Segundo o departamento, o desempenho acima do esperado nos gastos das empresas e nas exportações no período impulsionou o crescimento da economia no trimestre passado --ofuscando em parte os problemas enfrentados no país no mercado imobiliário.
Foi o maior crescimento trimestral do PIB americano desde o registrado no primeiro trimestre de 2006, quando a expansão foi de 4,8%. No primeiro trimestre deste ano, a economia americana teve ligeiro avanço de 0,6%.

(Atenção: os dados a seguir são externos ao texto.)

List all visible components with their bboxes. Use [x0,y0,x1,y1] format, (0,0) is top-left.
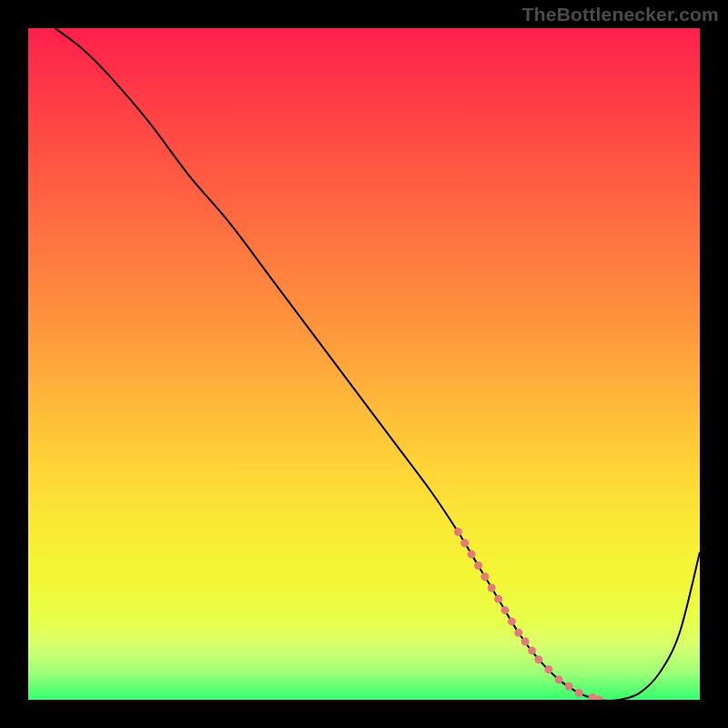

O indicador de preços ao consumidor atrelado à leitura do PIB mostrou uma alta de 4,2%, menor que os 4,3% previstos pelos analistas, mas acima dos 3,5% registrados no primeiro trimestre. O núcleo do indicador (que exclui os preços de alimentos e energia) teve alta de 1,3%, abaixo do 1,4% esperado e dos 2,4% referentes ao primeiro trimestre.
O crescimento no trimestre passado, no entanto, ficou ligeiramente abaixo do esperado pelos economistas, que projetavam uma expansão de 4,1%.
As exportações tiveram no período um crescimento de 7,6%, acima dos 6,4% referentes à leitura anterior. Já os gastos do consumidor tiveram crescimento de 1,4%, pouco acima do 1,3% divulgado na leitura anterior. O resultado ficou abaixo do observado no primeiro trimestre do ano, quando a alta foi de 3,7%. As importações tiveram queda de 3,2%, maior que a divulgada inicialmente, de 2,6%.
A contribuição dos gastos do consumidor pra a composição do PIB no trimestre passado, no entanto, foi maior que o estimado inicialmente, 1,03 ponto percentual (contra 0,89 ponto percentual na primeira estimativa).
Os gastos com bens duráveis (com durabilidade prevista de ao menos três anos) no período aumentaram 1,7%, acima do 1,6% da leitura inicial, mas muito abaixo do 8,8% referentes ao primeiro trimestre. Já os gastos com bens não-duráveis (como alimentos e vestuário) caíram 0,3%. Os gastos com serviços subiram 2,3%.